The stretch: Qwen3-Coder-Next 80B MoE scores 64.6% on SWE-rebench Pass@5 - the #1 score on the entire leaderboard, beating Claude and GPT-5. But it needs ~38GB+ VRAM, which doesn’t fit on a single 32GB card. If you’re willing to do CPU offloading and accept 5-10 tok/s, it’s technically runnable. Not recommended for interactive coding.

For all use cases at this level, see our 32GB VRAM complete guide.

Cross-Tier Summary

TierAutocomplete PickChat/Agent PickHumanEvalSWE-bench
8GBQwen 2.5 Coder 7BQwen 3.5 9B88.4%-
12GBQwen 2.5 Coder 14BPhi-4 14B~89%-
16GBQwen 2.5 Coder 14BGPT-OSS 20B~89%-
24GBQwen 2.5 Coder 32BQwen 3.5 27B92.7%72.4%
32GBQwen 2.5 Coder 32B (Q6)Qwen 3.5 27B (Q6)92.7%72.4%

IDE Integration

Autocomplete with Continue (VS Code / JetBrains)

# Pull your autocomplete model
ollama pull qwen2.5-coder:7b    # 8GB tier
ollama pull qwen2.5-coder:14b   # 12-16GB tier
ollama pull qwen2.5-coder:32b   # 24GB+ tier

Install Continue in VS Code or JetBrains, point it at your local Ollama server (http://localhost:11434), and enable tab autocomplete. The experience is nearly identical to Copilot.

We have a detailed setup guide: Self-Host Code Completion with Continue + Ollama.

Autocomplete with Tabby

Tabby is purpose-built for self-hosted code completion. It handles model management, indexing your codebase for context-aware suggestions, and has plugins for VS Code, JetBrains, and Vim.

Full setup walkthrough: Self-Host Tabby AI Code Completion.

Chat with Aider

For terminal-based AI coding that edits files directly:

pip install aider-chat
aider --model ollama/qwen3.5:27b

Aider sends your files to the local model, gets proposed changes, and applies them with git integration. The Qwen 3.5 27B at 72.4% SWE-bench means it resolves real issues, not just simple completions.
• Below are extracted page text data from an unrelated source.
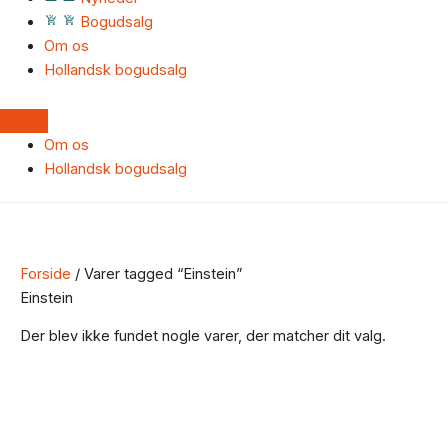
Bogudsalg
Om os
Hollandsk bogudsalg
Om os
Hollandsk bogudsalg
Forside
/ Varer tagged “Einstein”
Einstein
Der blev ikke fundet nogle varer, der matcher dit valg.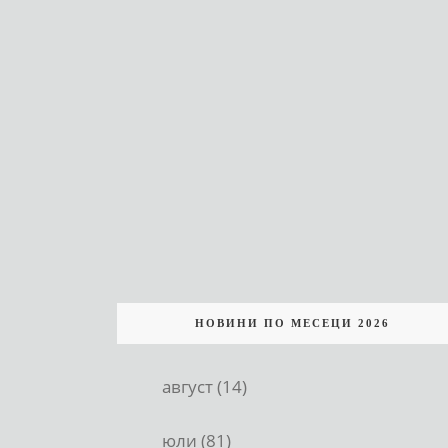
НОВИНИ ПО МЕСЕЦИ 2026
август (14)
юли (81)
What Local Coding Models Can’t Do (Yet)

  • Full repository understanding - they see what you paste in, not your entire codebase. Tabby’s indexing helps, but it’s not the same as Copilot Workspace or Cursor
  • Complex multi-file refactoring - models below 27B struggle to maintain consistency across many files
  • Reliable test generation - they generate tests, but the tests often don’t compile or test the wrong things. Always review
  • Unfamiliar frameworks - training data has a long tail. Obscure libraries get hallucinated APIs

The 24GB+ tier with Qwen 2.5 Coder 32B and Qwen 3.5 27B genuinely threatens paid coding assistants for most workflows. Below that, local models are best as a supplement to your own expertise rather than a replacement for it.